___ Data to examine ___
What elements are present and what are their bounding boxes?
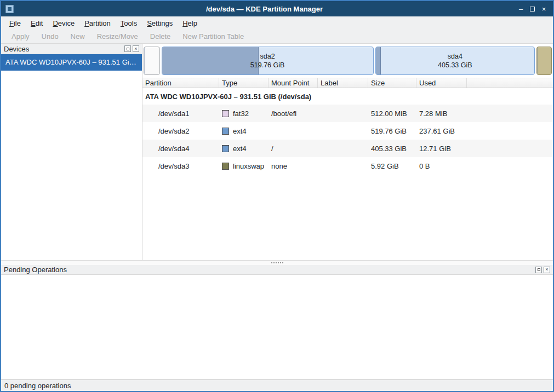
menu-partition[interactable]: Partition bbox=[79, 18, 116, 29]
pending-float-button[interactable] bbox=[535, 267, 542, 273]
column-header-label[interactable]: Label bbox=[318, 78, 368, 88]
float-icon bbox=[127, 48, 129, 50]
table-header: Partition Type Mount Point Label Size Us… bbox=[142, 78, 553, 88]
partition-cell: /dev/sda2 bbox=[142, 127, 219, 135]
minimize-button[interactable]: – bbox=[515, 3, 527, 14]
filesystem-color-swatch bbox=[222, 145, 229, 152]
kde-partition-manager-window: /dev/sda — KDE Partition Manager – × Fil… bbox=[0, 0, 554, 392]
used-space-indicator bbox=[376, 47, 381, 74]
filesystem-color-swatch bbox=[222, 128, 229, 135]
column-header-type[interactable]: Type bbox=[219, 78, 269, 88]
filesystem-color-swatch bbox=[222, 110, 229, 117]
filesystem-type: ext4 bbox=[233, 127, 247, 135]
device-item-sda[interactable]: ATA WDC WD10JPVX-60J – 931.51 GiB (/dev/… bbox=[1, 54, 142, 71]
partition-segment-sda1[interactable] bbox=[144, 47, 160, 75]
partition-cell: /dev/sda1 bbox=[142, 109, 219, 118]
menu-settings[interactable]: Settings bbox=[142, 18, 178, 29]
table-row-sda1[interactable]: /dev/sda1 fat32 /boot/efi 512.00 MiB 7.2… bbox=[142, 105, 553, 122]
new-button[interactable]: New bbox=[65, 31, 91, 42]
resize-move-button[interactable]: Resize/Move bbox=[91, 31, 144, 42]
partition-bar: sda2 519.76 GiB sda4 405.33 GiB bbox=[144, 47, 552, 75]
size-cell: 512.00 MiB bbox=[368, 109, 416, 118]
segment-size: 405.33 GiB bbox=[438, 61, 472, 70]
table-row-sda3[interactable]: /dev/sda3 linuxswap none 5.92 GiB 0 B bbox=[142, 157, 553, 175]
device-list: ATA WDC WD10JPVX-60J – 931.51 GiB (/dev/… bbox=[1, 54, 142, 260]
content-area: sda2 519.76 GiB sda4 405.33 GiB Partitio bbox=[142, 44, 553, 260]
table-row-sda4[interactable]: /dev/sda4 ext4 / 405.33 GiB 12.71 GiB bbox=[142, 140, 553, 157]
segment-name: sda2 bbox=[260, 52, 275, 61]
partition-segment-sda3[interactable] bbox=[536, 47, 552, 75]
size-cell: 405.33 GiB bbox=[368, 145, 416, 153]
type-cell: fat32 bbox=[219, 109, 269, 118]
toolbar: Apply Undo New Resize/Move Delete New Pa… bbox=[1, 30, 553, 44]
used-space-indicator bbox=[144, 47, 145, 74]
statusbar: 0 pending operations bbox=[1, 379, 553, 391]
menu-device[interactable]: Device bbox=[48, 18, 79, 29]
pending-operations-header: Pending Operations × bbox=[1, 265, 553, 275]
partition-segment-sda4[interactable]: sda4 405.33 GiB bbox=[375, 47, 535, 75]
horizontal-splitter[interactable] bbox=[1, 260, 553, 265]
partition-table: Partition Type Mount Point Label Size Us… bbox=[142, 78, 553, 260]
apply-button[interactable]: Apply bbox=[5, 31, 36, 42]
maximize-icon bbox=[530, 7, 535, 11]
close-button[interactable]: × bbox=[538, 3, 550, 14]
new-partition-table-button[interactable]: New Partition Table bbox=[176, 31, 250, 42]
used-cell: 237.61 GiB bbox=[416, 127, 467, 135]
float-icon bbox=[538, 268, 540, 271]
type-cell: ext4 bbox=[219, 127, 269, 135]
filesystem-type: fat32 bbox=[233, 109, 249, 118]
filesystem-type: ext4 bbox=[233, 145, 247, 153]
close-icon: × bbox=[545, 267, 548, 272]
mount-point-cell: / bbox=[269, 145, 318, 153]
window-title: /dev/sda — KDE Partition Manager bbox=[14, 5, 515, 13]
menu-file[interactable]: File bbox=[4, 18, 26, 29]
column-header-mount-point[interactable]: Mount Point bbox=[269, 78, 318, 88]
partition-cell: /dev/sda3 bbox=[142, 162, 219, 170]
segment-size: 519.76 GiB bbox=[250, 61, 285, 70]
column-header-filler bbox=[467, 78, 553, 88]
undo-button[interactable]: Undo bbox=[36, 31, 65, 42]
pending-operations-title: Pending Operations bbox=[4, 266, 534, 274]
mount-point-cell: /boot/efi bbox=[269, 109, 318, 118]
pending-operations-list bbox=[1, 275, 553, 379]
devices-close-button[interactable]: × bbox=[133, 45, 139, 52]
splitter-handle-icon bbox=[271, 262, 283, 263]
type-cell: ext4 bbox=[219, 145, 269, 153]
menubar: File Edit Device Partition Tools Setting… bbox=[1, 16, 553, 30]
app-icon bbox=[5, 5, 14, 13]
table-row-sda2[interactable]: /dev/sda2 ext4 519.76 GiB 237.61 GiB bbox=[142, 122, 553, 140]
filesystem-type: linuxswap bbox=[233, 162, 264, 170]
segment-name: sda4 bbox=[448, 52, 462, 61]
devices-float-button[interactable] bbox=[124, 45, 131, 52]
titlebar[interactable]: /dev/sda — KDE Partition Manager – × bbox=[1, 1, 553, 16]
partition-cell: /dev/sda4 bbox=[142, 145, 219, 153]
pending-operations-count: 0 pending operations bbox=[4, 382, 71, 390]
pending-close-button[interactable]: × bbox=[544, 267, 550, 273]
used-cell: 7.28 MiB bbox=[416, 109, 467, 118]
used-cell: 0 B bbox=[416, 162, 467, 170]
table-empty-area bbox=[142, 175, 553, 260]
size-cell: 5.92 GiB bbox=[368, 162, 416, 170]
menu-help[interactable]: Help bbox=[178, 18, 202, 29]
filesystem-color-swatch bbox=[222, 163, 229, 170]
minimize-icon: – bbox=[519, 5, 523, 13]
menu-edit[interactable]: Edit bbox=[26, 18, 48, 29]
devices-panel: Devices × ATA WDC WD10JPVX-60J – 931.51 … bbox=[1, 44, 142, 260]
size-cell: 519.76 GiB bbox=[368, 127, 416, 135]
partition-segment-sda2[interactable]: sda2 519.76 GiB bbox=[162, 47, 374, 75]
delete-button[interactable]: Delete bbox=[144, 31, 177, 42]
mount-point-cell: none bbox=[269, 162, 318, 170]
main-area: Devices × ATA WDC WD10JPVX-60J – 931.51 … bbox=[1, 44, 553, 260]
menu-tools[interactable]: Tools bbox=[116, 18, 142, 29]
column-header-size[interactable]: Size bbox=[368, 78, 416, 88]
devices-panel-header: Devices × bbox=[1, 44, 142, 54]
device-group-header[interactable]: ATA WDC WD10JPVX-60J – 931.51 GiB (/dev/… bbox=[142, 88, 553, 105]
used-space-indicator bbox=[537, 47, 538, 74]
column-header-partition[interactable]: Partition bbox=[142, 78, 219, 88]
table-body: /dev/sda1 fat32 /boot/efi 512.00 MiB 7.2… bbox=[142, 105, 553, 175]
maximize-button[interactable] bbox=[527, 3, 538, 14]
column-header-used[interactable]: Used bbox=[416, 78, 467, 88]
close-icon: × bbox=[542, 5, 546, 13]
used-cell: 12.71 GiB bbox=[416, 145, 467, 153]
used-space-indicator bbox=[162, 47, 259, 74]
___
___ Data to examine ___
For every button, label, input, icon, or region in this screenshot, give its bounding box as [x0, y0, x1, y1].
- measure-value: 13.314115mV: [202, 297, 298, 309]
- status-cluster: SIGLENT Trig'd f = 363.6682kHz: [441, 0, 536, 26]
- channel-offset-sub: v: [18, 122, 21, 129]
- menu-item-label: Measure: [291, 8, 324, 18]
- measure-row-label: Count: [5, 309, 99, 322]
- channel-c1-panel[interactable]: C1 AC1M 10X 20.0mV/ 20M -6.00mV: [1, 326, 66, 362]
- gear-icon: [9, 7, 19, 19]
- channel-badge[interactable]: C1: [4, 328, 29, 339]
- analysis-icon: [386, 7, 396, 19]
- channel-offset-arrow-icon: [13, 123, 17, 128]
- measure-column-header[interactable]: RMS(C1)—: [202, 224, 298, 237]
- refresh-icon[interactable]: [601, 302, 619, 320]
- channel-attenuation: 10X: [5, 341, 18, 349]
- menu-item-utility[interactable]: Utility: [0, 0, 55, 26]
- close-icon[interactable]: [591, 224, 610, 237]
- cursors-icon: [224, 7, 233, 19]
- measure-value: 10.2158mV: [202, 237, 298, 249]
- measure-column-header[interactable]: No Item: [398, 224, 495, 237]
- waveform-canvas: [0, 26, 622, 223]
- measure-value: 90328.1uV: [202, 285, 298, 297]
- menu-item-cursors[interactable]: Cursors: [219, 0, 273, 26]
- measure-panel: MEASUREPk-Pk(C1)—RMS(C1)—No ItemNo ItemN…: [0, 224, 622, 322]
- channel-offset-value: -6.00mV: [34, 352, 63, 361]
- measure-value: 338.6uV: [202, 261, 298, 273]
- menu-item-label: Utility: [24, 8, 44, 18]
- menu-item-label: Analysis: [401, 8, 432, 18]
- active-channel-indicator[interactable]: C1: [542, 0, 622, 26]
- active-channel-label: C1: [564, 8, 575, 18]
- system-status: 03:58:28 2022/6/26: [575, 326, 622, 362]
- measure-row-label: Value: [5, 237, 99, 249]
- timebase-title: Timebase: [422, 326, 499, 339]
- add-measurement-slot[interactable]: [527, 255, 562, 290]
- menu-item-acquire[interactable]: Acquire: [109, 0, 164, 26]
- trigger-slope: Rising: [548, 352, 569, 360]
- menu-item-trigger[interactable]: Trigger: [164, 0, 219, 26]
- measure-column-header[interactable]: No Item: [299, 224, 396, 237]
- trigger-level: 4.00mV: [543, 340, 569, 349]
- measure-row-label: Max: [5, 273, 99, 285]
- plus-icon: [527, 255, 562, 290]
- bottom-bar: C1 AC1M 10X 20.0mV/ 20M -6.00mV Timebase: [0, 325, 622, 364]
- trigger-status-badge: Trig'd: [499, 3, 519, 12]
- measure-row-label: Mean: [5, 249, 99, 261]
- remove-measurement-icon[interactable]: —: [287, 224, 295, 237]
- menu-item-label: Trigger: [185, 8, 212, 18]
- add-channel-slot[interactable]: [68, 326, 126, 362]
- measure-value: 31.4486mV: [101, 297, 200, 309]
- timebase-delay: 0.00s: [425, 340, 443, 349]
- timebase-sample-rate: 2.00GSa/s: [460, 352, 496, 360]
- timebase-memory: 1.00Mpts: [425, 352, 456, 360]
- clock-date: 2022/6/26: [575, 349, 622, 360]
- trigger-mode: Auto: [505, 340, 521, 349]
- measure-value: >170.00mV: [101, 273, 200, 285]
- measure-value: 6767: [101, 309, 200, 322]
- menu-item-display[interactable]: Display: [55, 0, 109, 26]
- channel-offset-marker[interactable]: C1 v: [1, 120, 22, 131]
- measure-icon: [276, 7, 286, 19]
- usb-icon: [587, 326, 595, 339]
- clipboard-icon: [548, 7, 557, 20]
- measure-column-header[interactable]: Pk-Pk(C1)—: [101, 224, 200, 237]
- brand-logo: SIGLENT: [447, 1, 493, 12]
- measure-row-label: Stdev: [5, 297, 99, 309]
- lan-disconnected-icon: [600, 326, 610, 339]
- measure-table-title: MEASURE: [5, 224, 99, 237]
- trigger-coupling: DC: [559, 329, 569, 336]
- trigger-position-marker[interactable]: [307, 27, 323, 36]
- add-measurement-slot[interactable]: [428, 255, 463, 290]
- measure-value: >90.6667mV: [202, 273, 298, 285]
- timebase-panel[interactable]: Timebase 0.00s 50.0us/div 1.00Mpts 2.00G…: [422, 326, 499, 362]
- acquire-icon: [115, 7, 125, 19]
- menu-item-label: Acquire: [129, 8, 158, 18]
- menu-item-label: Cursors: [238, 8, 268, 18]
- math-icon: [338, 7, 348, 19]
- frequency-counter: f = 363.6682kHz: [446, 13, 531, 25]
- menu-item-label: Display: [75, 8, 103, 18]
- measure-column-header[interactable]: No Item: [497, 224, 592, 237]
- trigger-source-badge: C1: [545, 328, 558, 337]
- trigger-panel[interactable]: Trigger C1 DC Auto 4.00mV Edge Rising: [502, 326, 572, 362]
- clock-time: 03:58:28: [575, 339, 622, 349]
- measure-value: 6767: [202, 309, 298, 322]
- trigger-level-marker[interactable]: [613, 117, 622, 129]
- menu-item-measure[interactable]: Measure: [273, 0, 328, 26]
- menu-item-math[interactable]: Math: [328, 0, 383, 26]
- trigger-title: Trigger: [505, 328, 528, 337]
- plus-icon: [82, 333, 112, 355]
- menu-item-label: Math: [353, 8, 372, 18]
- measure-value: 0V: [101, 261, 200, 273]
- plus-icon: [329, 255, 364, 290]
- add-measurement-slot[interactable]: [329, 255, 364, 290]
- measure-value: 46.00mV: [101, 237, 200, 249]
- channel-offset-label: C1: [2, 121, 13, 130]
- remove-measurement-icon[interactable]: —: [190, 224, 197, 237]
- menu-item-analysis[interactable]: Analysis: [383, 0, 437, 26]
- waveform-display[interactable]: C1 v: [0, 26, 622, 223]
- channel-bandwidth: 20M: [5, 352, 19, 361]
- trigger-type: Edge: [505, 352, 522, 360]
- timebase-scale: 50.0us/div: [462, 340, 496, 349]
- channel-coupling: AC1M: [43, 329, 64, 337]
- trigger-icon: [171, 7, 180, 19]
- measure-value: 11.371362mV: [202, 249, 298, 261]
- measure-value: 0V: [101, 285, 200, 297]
___
> **Prompt**
Every line above in which the word "waveform" is present must be copied into the answer.

> **Solution for this exercise**
- waveform-canvas: [0, 26, 622, 223]
- waveform-display[interactable]: C1 v: [0, 26, 622, 223]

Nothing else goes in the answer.